* **What you need to do**
Look through the records below and say how many lines include "technical". Give only that number.

Data entries:
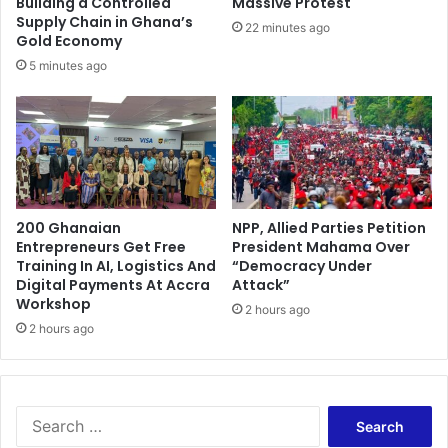
Building a Controlled
Massive Protest
Supply Chain in Ghana’s
22 minutes ago
Gold Economy
5 minutes ago
200 Ghanaian
NPP, Allied Parties Petition
Entrepreneurs Get Free
President Mahama Over
Training In AI, Logistics And
“Democracy Under
Digital Payments At Accra
Attack”
Workshop
2 hours ago
2 hours ago
Search
for:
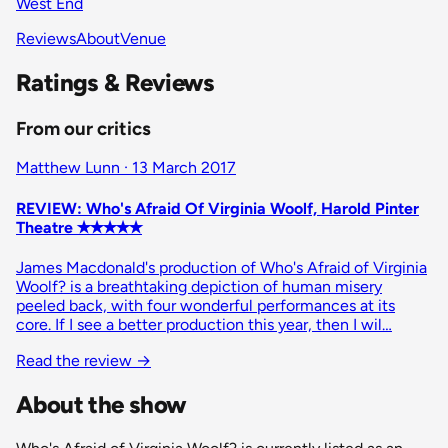
West End
Reviews
About
Venue
Ratings & Reviews
From our critics
Matthew Lunn · 13 March 2017
REVIEW: Who's Afraid Of Virginia Woolf, Harold Pinter
Theatre ✭✭✭✭✭
James Macdonald's production of Who's Afraid of Virginia
Woolf? is a breathtaking depiction of human misery
peeled back, with four wonderful performances at its
core. If I see a better production this year, then I wil…
Read the review
→
About the show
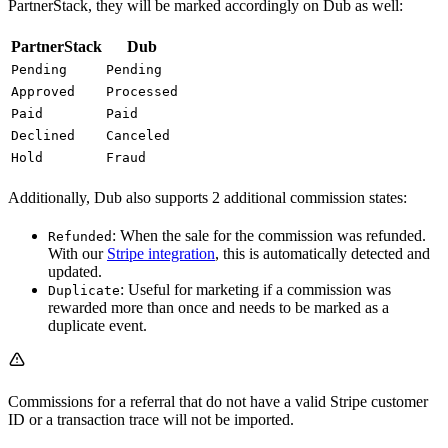
PartnerStack, they will be marked accordingly on Dub as well:
PartnerStack
Dub
Pending
Pending
Approved
Processed
Paid
Paid
Declined
Canceled
Hold
Fraud
Additionally, Dub also supports 2 additional commission states:
: When the sale for the commission was refunded.
Refunded
With our
Stripe integration
, this is automatically detected and
updated.
: Useful for marketing if a commission was
Duplicate
rewarded more than once and needs to be marked as a
duplicate event.
Commissions for a referral that do not have a valid Stripe customer
ID or a transaction trace will not be imported.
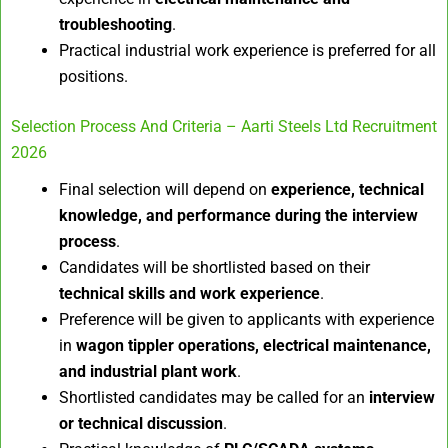
troubleshooting
.
Practical industrial work experience is preferred for all
positions.
Selection Process And Criteria – Aarti Steels Ltd Recruitment
2026
Final selection will depend on
experience, technical
knowledge, and performance during the interview
process
.
Candidates will be shortlisted based on their
technical skills and work experience
.
Preference will be given to applicants with experience
in
wagon tippler operations, electrical maintenance,
and industrial plant work
.
Shortlisted candidates may be called for an
interview
or technical discussion
.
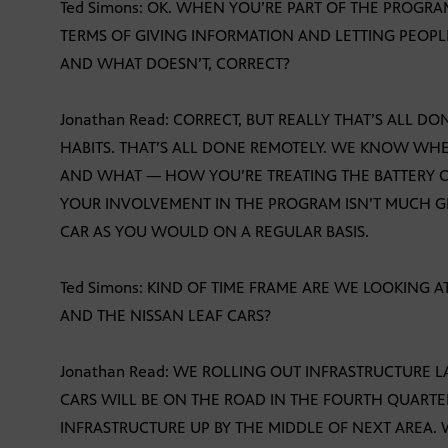
Ted Simons: OK. WHEN YOU’RE PART OF THE PROGR
TERMS OF GIVING INFORMATION AND LETTING PEOP
AND WHAT DOESN’T, CORRECT?
Jonathan Read: CORRECT, BUT REALLY THAT’S ALL 
HABITS. THAT’S ALL DONE REMOTELY. WE KNOW W
AND WHAT — HOW YOU’RE TREATING THE BATTERY 
YOUR INVOLVEMENT IN THE PROGRAM ISN’T MUCH G
CAR AS YOU WOULD ON A REGULAR BASIS.
Ted Simons: KIND OF TIME FRAME ARE WE LOOKING A
AND THE NISSAN LEAF CARS?
Jonathan Read: WE ROLLING OUT INFRASTRUCTURE LA
CARS WILL BE ON THE ROAD IN THE FOURTH QUARTER
INFRASTRUCTURE UP BY THE MIDDLE OF NEXT AREA. W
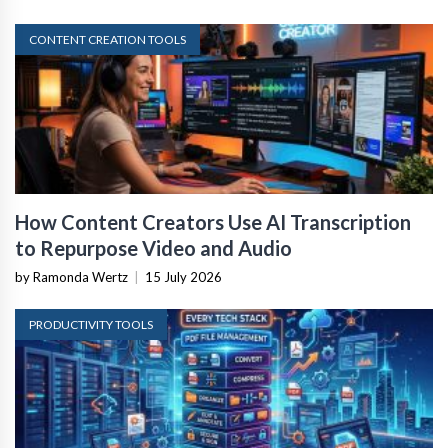
CONTENT CREATION TOOLS
How Content Creators Use AI Transcription
to Repurpose Video and Audio
by Ramonda Wertz
|
15 July 2026
PRODUCTIVITY TOOLS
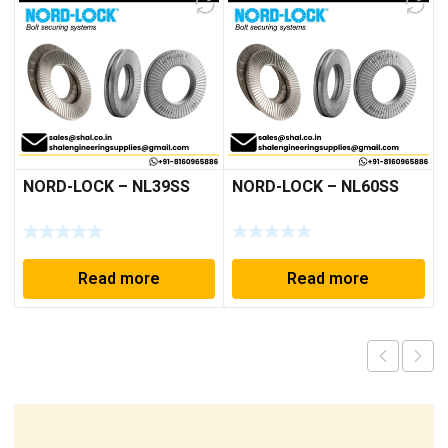
NORD-LOCK – NL39SS
NORD-LOCK – NL60SS
Read more
Read more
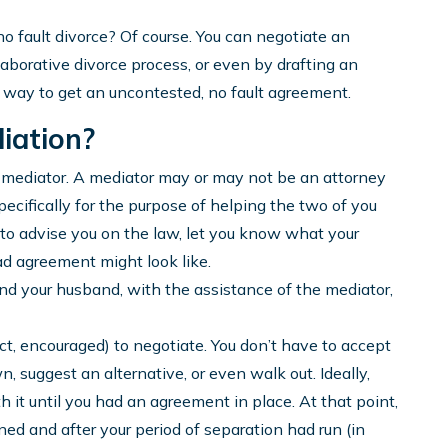
o fault divorce? Of course. You can negotiate an
aborative divorce process, or even by drafting an
 way to get an uncontested, no fault agreement.
iation?
 mediator. A mediator may or may not be an attorney
specifically for the purpose of helping the two of you
b to advise you on the law, let you know what your
bad agreement might look like.
and your husband, with the assistance of the mediator,
fact, encouraged) to negotiate. You don’t have to accept
own, suggest an alternative, or even walk out. Ideally,
 it until you had an agreement in place. At that point,
d and after your period of separation had run (in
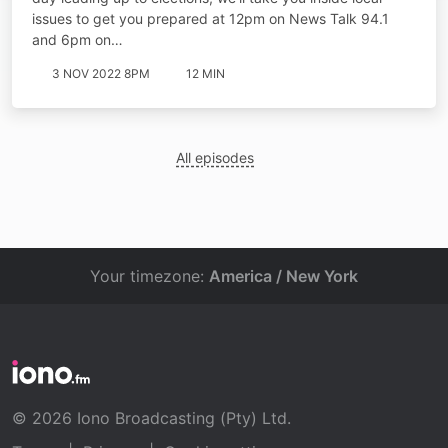
issues to get you prepared at 12pm on News Talk 94.1
and 6pm on…
3 NOV 2022 8PM
12 MIN
All episodes
Your timezone:
America / New York
© 2026 Iono Broadcasting (Pty) Ltd.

* **Result of the exercise**
3